Rappelons, en outre, que l’Arménie, bien qu’associé à l’OTAN, par le truchement du Partenariat pour la Paix (PpP) est surtout signataire du Traité de sécurité collective de Tachkent, en 1992, préfigurant son adhésion à l’Organisation du Traité de Sécurité Collective (OTSC) depuis 2002, plaçant l’Arménie, de facto et de jure, dans le giron de Moscou.

La question du déséquilibre stratégique que vous évoquez, est, du reste, davantage liée à la conflictualité militaire sous-jacente entre l’Iran, l’Azerbaïdjan et Israël, d’une part et d’autre part, les rivalités politico-sécuritaires entre la Turquie – par ailleurs membre de l’OTAN – les pays membres de l’UE et l’OTAN et la Russie, sur fond de divorce avec celle-ci.

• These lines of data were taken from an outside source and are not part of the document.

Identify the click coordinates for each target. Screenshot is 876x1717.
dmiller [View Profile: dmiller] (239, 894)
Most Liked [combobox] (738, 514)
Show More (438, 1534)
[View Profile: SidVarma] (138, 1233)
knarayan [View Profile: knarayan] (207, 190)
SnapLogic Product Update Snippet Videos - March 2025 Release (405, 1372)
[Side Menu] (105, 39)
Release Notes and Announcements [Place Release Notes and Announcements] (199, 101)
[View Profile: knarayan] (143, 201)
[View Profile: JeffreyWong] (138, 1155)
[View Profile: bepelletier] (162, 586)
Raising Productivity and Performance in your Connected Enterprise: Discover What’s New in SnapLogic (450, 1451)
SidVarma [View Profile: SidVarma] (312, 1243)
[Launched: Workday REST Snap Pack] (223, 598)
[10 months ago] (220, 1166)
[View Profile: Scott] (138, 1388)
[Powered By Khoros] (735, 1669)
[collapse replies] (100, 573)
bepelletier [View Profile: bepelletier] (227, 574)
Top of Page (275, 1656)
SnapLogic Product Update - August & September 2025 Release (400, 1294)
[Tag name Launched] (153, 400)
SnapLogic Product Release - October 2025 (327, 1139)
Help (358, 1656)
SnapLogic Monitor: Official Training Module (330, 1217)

– Etant donné qu’il y a des problèmes plus graves à l’intérieur de la France, comme, par exemple, de nombreuses manifestations contre la réforme des retraites, Macron, selon vous, a-t-il raison de se mettre autant en avant sur la scène internationale ? Dissimule-t-il ainsi ses échecs en France ?

Je répondrai très brièvement à cette question, en vous rappelant que bien souvent la politique étrangère est, en effet, la résultante de la politique intérieure. Néanmoins, c’est bien l’aspiration macronienne à l’autonomie stratégique européenne qui semble désormais “conditionner” la politique étrangère française en direction du flanc est de l’Alliance atlantique et le voisinage oriental de l’UE.

La visite récente de la ministre des Affaires étrangères française, Catherine Colonna, à Erevan, Tbilissi et Bakou en témoigne. La réussite du deuxième Sommet de la Communauté Politique Européenne (CEP) à Chisinau, le 2 juin dernier est venue le confirmer. Il est désormais clair que les propositions européennes de règlement du conflit au Karabakh, associant un plan de paix complet et approfondi, sont nettement plus prises en compte à Bakou qu’à Erevan.

Emmanuel Macron, à défaut d’un nouveau traité européen, qu’il appelait pourtant ardemment de ses voeux, à l’occasion de la fin de la présidence française du Conseil de l’UE – lors du premier semestre 2022 – vise désormais à “simplifier” le fonctionnement des institutions, notamment en ce qui concerne la politique de sécurité et de défense commune (PSDC) et la politique étrangère et de sécurité commune (PESC).

C’est surtout ainsi qu’il convient de décrypter l’hyperactivisme du président de la République sur les dossiers internationaux et européens.